How many Autistics grew up hearing these words, being told their experience was wrong or that they were making it up or exaggerating.

I remember my mum brushing my hair as a kid and telling me to stop being so sensitive while I cried about how much it hurt. The pain was real, but because it wasn’t her experience I must obviously have been lying or exaggerating.

When we are told over and over that our experiences are wrong, or that they’re common, or that we are making a big deal out of nothing, then we start to doubt our own experiences, we start to doubt what we feel.

Growing up, I stopped communicating what I felt because my experiences were dismissed so often. So when I started getting migraines I would downplay the pain, thinking I must be exaggerating. When I got cramp in my leg that was extreamly painful, I thought I must be just more sensitive than everyone else. When I started to get unpleasant restless feelings in my legs that could only be resolved with movement, I thought everyone must feel like this. When the room would spin really fast and slow at the same time, and all the furniture would look really big but also really small at the same time, and I would start to hallucinate, well… that must be normal. When I started getting feelings of my skin being constantly itchy and feeling like bugs were crawling on my skin I figured everyone felt that but I was just weak for not being able to ignore those feelings. When I started to get dizzy upon standing and would faint, especially when my parents would see and do nothing, I thought it must just be a normal part of life, afterall, if it were something serious then surely my parents would care and would help me.

I never told anyone about my experiences because I had been told so often that I was complaining about nothing, and being a child, I didn’t want to further upset those around me.

Being Autistic meant my experience of the world was different to the non-autistics around me, and even amongst other autistics (I suspect my mum is autistic) my experiences might not be the same as theirs.

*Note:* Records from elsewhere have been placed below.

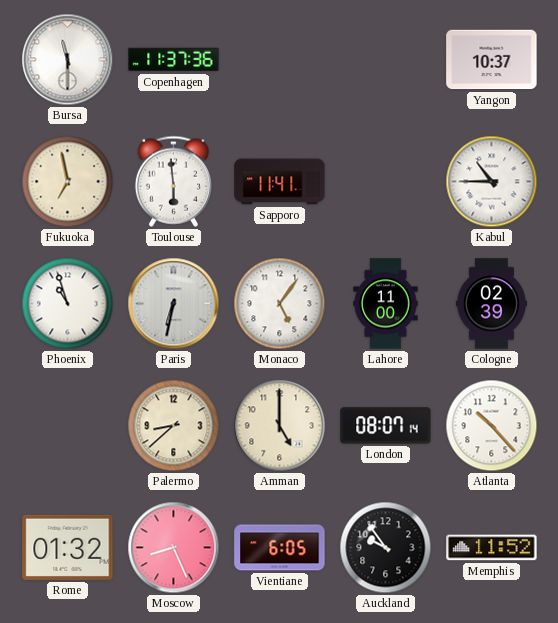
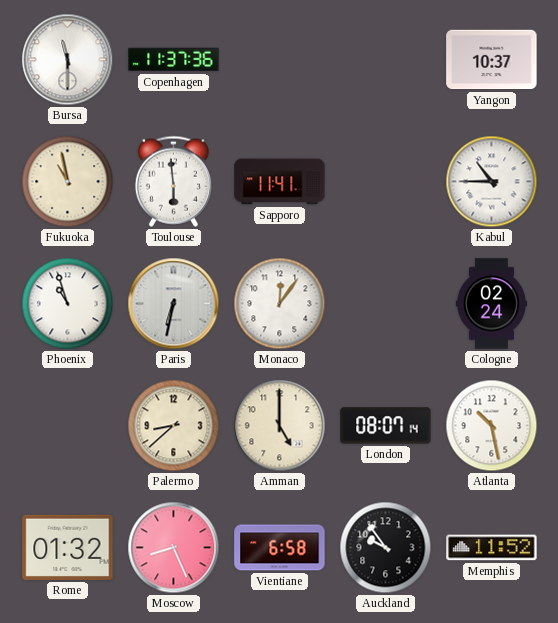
Fukuoka: 6:58 -> 10:58
Monaco: 5:06 -> 12:06
Lahore: 11:00 -> none
Cologne: 02:39 -> 02:24
Atlanta: 10:23 -> 10:28
Vientiane: 6:05 -> 6:58
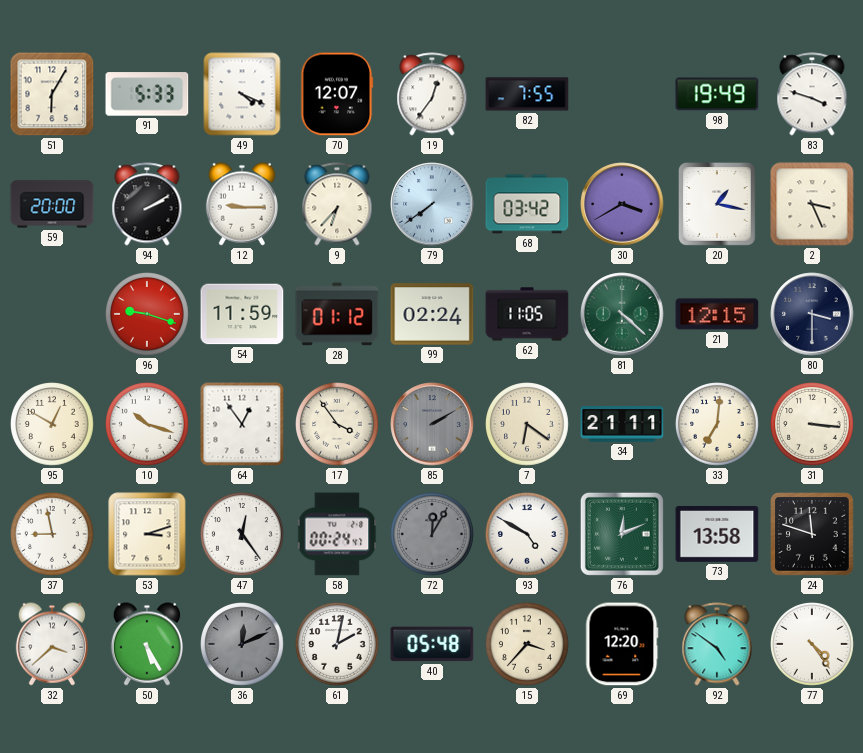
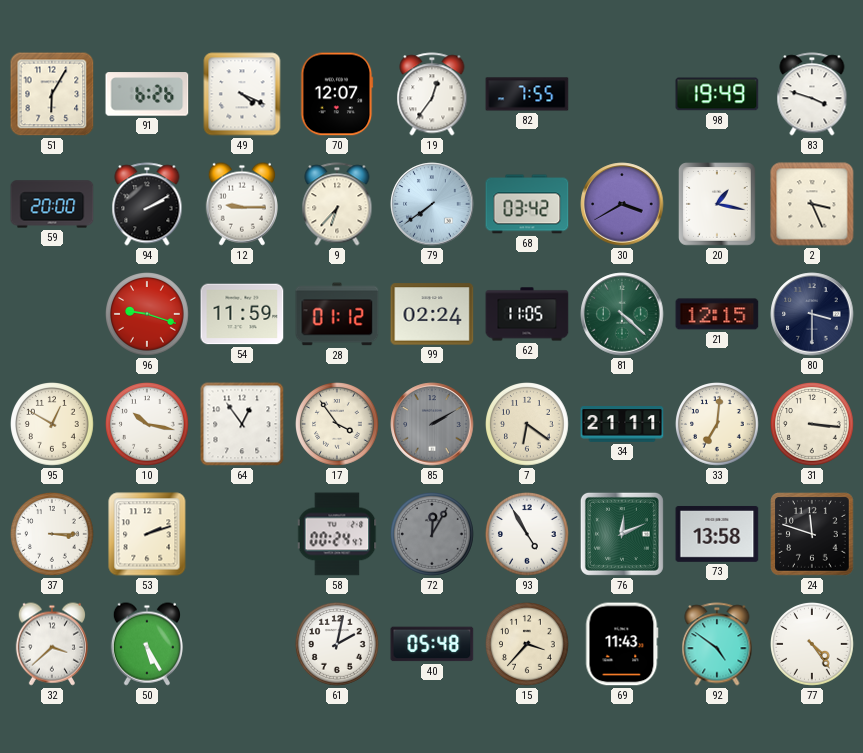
91: 5:33 -> 6:26
10: 10:18 -> 10:17
37: 8:58 -> 3:15
53: 3:12 -> 2:12
47: 12:24 -> none
93: 4:50 -> 4:55
36: 12:11 -> none
69: 12:20 -> 11:43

Society has a habit of ignoring the autistic experience, most of the information about autism was written by non-autistics trying to explain our experiences, so naturally these are incorrect, either fully wrong or missing parts that you’d only know by being us. A lot of intervention and support offered autistics is based on making us get used to our different sensory input. They think if a child is crying because the hairbrush hurts their head, they must need more hairbrushing to get used to the feeling. They don’t realise that all they’re doing is teaching us to stop sharing how that hairbrush makes us feel. It doesn’t change our sensory experience, but it does alter our perception of our sensory experience and of the world. We start to think that it doesn’t hurt as much as it feels, that we are exaggerating or too sensitive. It makes us feel like we can’t trust those around us, especially if sharing when something is hurting us means being exposed to more of that pain.

Being autistic doesn’t mean our experience is wrong, but we are often taught that it is. Many of us grow up thinking that we are broken or damaged, that we are attention seekers or crybabies, we internalise the way we are treated so much that we see ourselves as the problem, rather than society.

So when we experience actual medical problems, when we experience pain from an injury or illness, when we experience unusual sensations or heightened sensory input unusual to our normal experience, we start to gaslight ourselves. This means that we don’t ask for help when we should, and then when we do we understate our experiences. “My foot hurts a little, it’s not that bad though” only to later find out our foot was broken. “I’m surprised they didn’t feel it” the people around us say, oblivious to the idea that we not only experience a different sensory world to them but that we might also be minimising our pain. Maybe we didn’t feel the pain as bad as what a non-autistic might, or maybe we think it’s not as bad because that’s what we have been told for years, and maybe it’s both.

For years I’ve experienced pain and unusual sensory input, visual disturbances and memory issues. For years I downplayed my experiences, or felt they weren’t severe enough to ask for help. Some issues I’m only now dealing with. If I hadn’t been ignored and gaslit during childhood, I might have shared my medical problems and I might have had medical support years ago. Maybe some of my disabilities might not have progressed so much.

We need to start taking autistic experiences seriously. Just because someone experiences something different to most people doesn’t mean that their experience is attention seeking or exaggerated or wrong. Autistics often have medical disability comorbidities, it’s not unusual for autistics to have disabilities like EDS and fibro, just because you can’t see some disbailities doesn’t mean they don’t exist or aren’t happening.

I’ve lived for about 20 years with the feeling like there are bugs crawling on my skin, it’s called parethesia, and I’m finally on medication to help with it. But I could have had this help years ago if my parents had listened to me instead of ignoring me. My expeiences are real, even if they’re different to other people’s, that doesn’t make them less real.

2 thoughts on “How society causes disabilities in Autistics to be missed”

  1. “and all the furniture would look really big but also really small at the same time”

    My teenaged son experiences what you describe above. Does this have a name?